研究室(11)風の路地(サーマル・スワース)

 8月24日、計算によるサーマルトップは12時に1,100m、14時が1,300mであった。気圧配置は高気圧の後面で等圧線はほぼ横に寝ている。高気圧の中心からすれば270度ということになる。
この気圧配置では、たぶん実際のサーマルトップは計算以下だろうと思われた。だが、どのくらいになるのかは分からない。勘では75%。12時に800m、14時に1,000mというところだ。
張替さんのレポートによると、13時に離陸し獲得できた高度は950mだったそうである。そうすると実際は計算の86%~73%ということになる。予測が当たったというべきか、当たらなかったというべきか、微妙な数値だ。(だから怪鳥!)
さてここからが問題だ。研究の本題に入ることになる。
張替さんのレポートではゴルフ場で離脱、トステム上空で旋回したが300mになったのでダウンウインドに入った。そこで+1のサーマルをヒット、旋回して950mを獲得した。飛行時間は40分。
気になったのはダウンウインドで遭遇したサーマルである。13時の越谷の風は東1m、14時に東北東2mであった。風の小路(サーマル・スワース)はダウンウインドから東もしくは東北東の方向に伸びていたはずだ。
地図でサーマル源とおぼしき場所を探してみる。ダウンウインドのどの辺りか分からないので、中間として東北東に線を描いてみた。利根川の向こうに岩井の街がある。甚だ匂う。サーマル源としては申し分がない。
さてサーマル源を岩井市街地とすると、トリガーは何処だろう。街の西側には細い川が流れ、ここが気流の土手になっているだろう。

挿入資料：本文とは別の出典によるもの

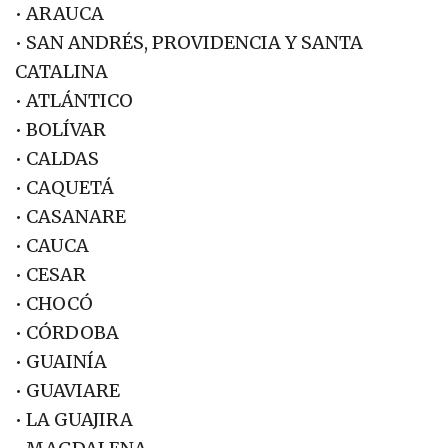
• ARAUCA
• SAN ANDRÉS, PROVIDENCIA Y SANTA
CATALINA
• ATLÁNTICO
• BOLÍVAR
• CALDAS
• CAQUETÁ
• CASANARE
• CAUCA
• CESAR
• CHOCÓ
• CÓRDOBA
• GUAINÍA
• GUAVIARE
• LA GUAJIRA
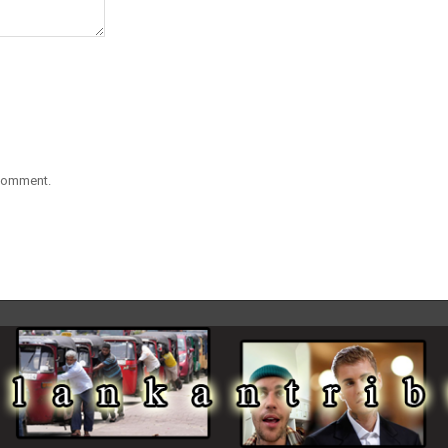
 comment.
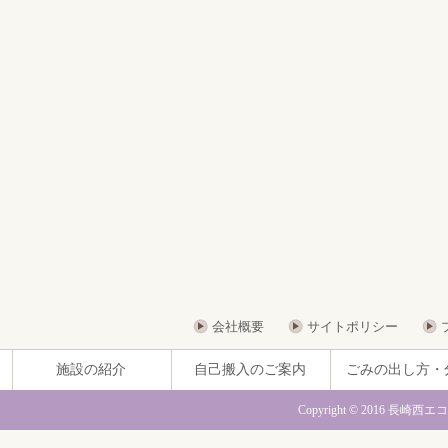
会社概要
サイトポリシー
施設の紹介
自己搬入のご案内
ごみの出し方・
Copyright © 2016 長崎西エ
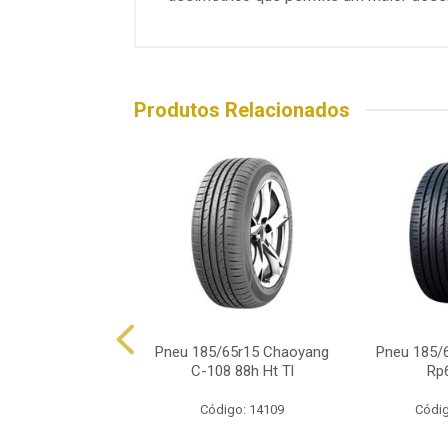
Produtos Relacionados
85/65r15 Pirelli
Pneu 185/65r15 Chaoyang
Pneu 185/
urato P1 92h
C-108 88h Ht Tl
Rp
ódigo: 7115
Código: 14109
Códig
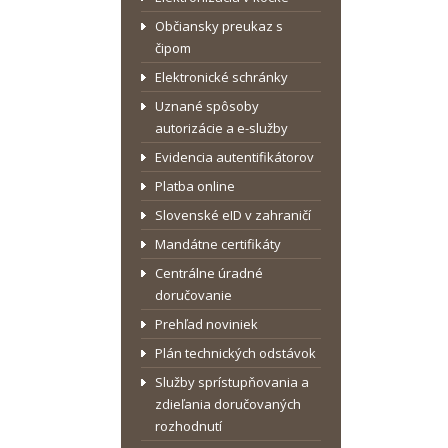
Občiansky preukaz s
čipom
Elektronické schránky
Uznané spôsoby
autorizácie a e-služby
Evidencia autentifikátorov
Platba online
Slovenské eID v zahraničí
Mandátne certifikáty
Centrálne úradné
doručovanie
Prehľad noviniek
Plán technických odstávok
Služby sprístupňovania a
zdieľania doručovaných
rozhodnutí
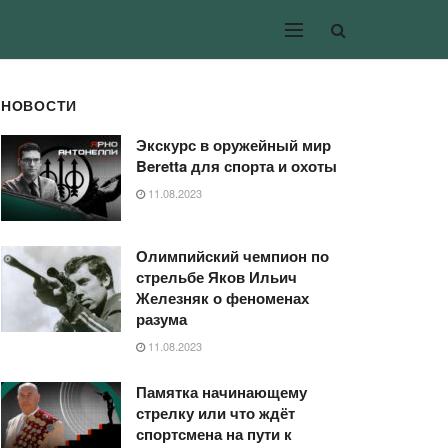
НОВОСТИ
Экскурс в оружейный мир
Beretta для спорта и охоты
11.08.2023
Олимпийский чемпион по
стрельбе Яков Ильич
Железняк о феноменах
разума
11.08.2023
Памятка начинающему
стрелку или что ждёт
спортсмена на пути к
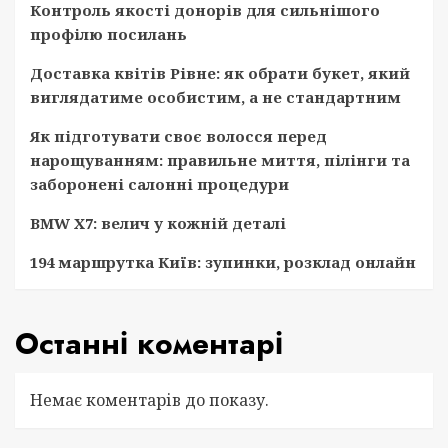
Контроль якості донорів для сильнішого
профілю посилань
Доставка квітів Рівне: як обрати букет, який
виглядатиме особистим, а не стандартним
Як підготувати своє волосся перед
нарощуванням: правильне миття, пілінги та
заборонені салонні процедури
BMW X7: велич у кожній деталі
194 маршрутка Київ: зупинки, розклад онлайн
Останні коментарі
Немає коментарів до показу.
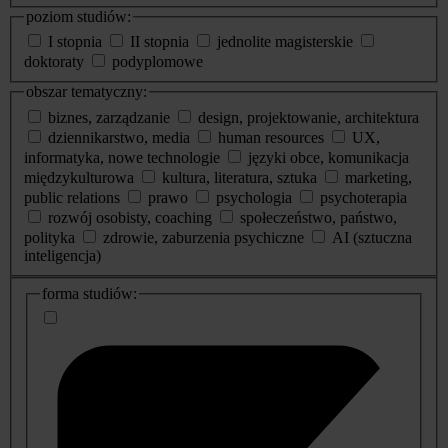
poziom studiów:
I stopnia
II stopnia
jednolite magisterskie
doktoraty
podyplomowe
obszar tematyczny:
biznes, zarządzanie
design, projektowanie, architektura
dziennikarstwo, media
human resources
UX,
informatyka, nowe technologie
języki obce, komunikacja
międzykulturowa
kultura, literatura, sztuka
marketing,
public relations
prawo
psychologia
psychoterapia
rozwój osobisty, coaching
społeczeństwo, państwo,
polityka
zdrowie, zaburzenia psychiczne
AI (sztuczna
inteligencja)
dodatkowe
forma studiów:
informacje
o
studiach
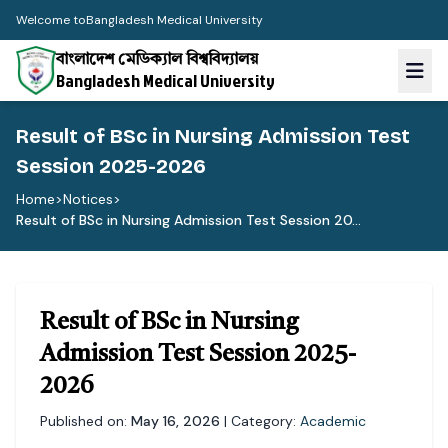
Welcome to
Bangladesh Medical University
বাংলাদেশ মেডিক্যাল বিশ্ববিদ্যালয়
Bangladesh Medical University
Result of BSc in Nursing Admission Test
Session 2025-2026
Home
>
Notices
>
Result of BSc in Nursing Admission Test Session 20...
Result of BSc in Nursing
Admission Test Session 2025-
2026
Published on:
May 16, 2026
| Category:
Academic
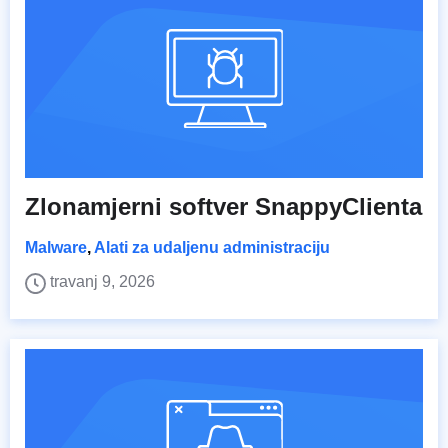
Zlonamjerni softver SnappyClienta
Malware
,
Alati za udaljenu administraciju
travanj 9, 2026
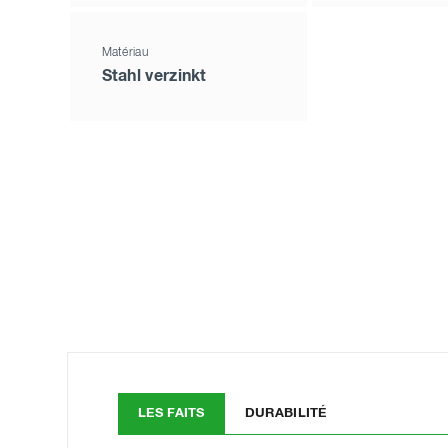
Matériau
Stahl verzinkt
LES FAITS
DURABILITÉ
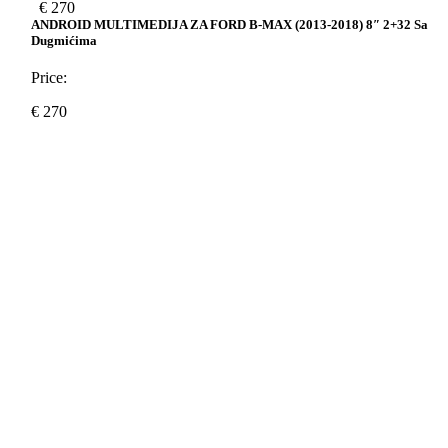
€
270
ANDROID MULTIMEDIJA ZA FORD B-MAX (2013-2018) 8″ 2+32 Sa
Dugmićima
Price:
€
270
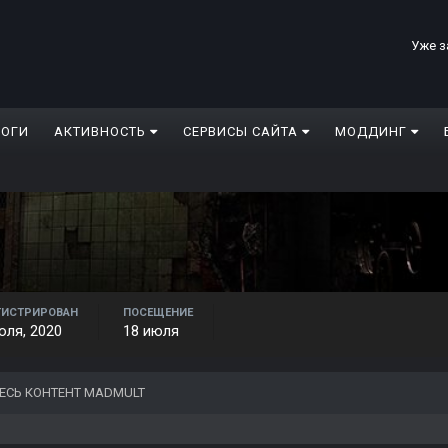
Уже з
ЛОГИ
АКТИВНОСТЬ
СЕРВИСЫ САЙТА
МОДДИНГ
ГИСТРИРОВАН
ПОСЕЩЕНИЕ
юля, 2020
18 июля
ЕСЬ КОНТЕНТ MADMULT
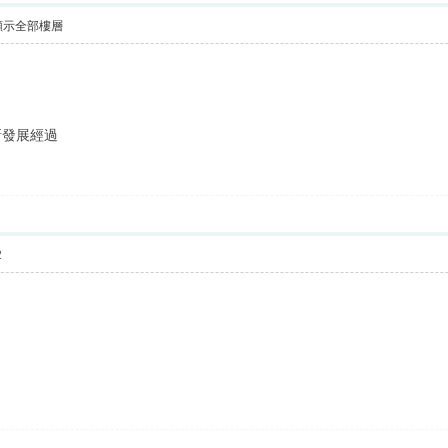
顯示全部樓層
新發展經過
2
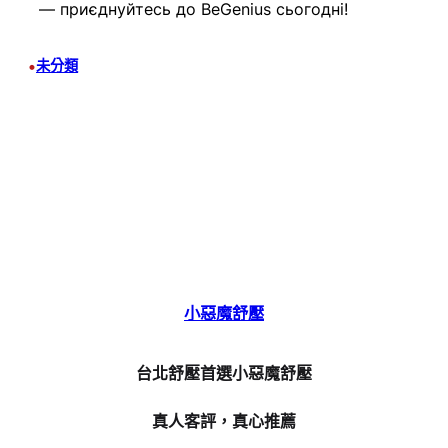
— приєднуйтесь до BeGenius сьогодні!
•
未分類
小惡魔舒壓
台北舒壓首選小惡魔舒壓
真人客評，真心推薦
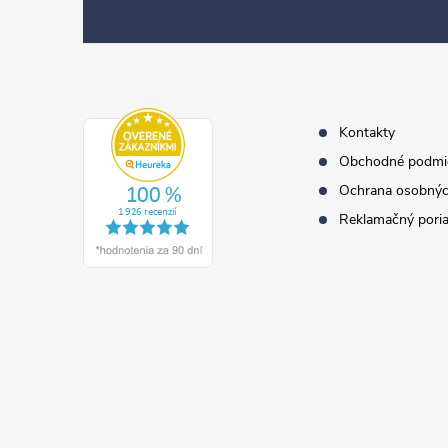
p
ä
t
i
e
Kontakty
Obchodné podmi
Ochrana osobnýc
Reklamačný pori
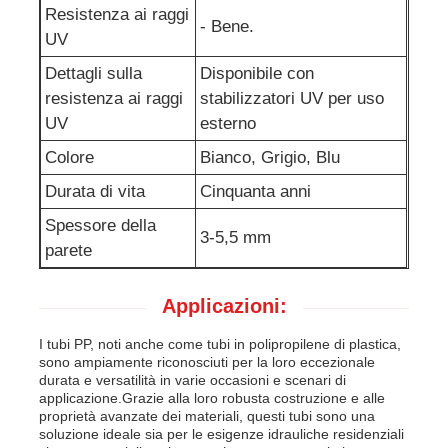
Resistenza ai raggi
- Bene.
UV
Dettagli sulla
Disponibile con
resistenza ai raggi
stabilizzatori UV per uso
UV
esterno
Colore
Bianco, Grigio, Blu
Durata di vita
Cinquanta anni
Spessore della
3-5,5 mm
parete
Applicazioni:
I tubi PP, noti anche come tubi in polipropilene di plastica,
sono ampiamente riconosciuti per la loro eccezionale
durata e versatilità in varie occasioni e scenari di
applicazione.Grazie alla loro robusta costruzione e alle
proprietà avanzate dei materiali, questi tubi sono una
soluzione ideale sia per le esigenze idrauliche residenziali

サーマルは川に沿って風に流される。
街の南には大きなゴルフ場がある。ここも気流の土手になっているだろう。そうするとサーマルは川とゴルフ場の間を通って利根川にぶつかり大地を離れる。トリガーはその辺りにあるに違いない。
推論の通りとすると、東もしくは東北東の風でサーマルはダウンウインドを横切る勘定になる。張替さんがどう操縦し対処したのか分からないが、40分も飛べたというのは連続して流れてくるサーマルを上手く拾えたからだと思う。14時に離陸した機体は20分で降りてきているから、差はどうして生まれたのか知る必要もあるだろう。
サーマルトップで機首をダウンウインドと岩井を結ぶ線に向け、意図してトリガーを見つけたのだとしたら、クラブは新しいステップを踏んだことになる。もしそうだったら凄いことなんだけれど。
もちろん推論が違って、サーマル源は岩井ではなく、トリガーも違うところかもしれない。でもサーマル・スワース(風の路地)を探すことはスリルに満ちた知的な遊戯だ。
朝の時点でサーマルトップを数値計算できる。それをどう活用するかは気圧配置で見当をつけ、トリガーを探すには乗って飛ばなければ分からない。
サーマル・スワースを予測するには風のデータが要る。朝の予測では風まで読めない。実況をとる手段が必要だ。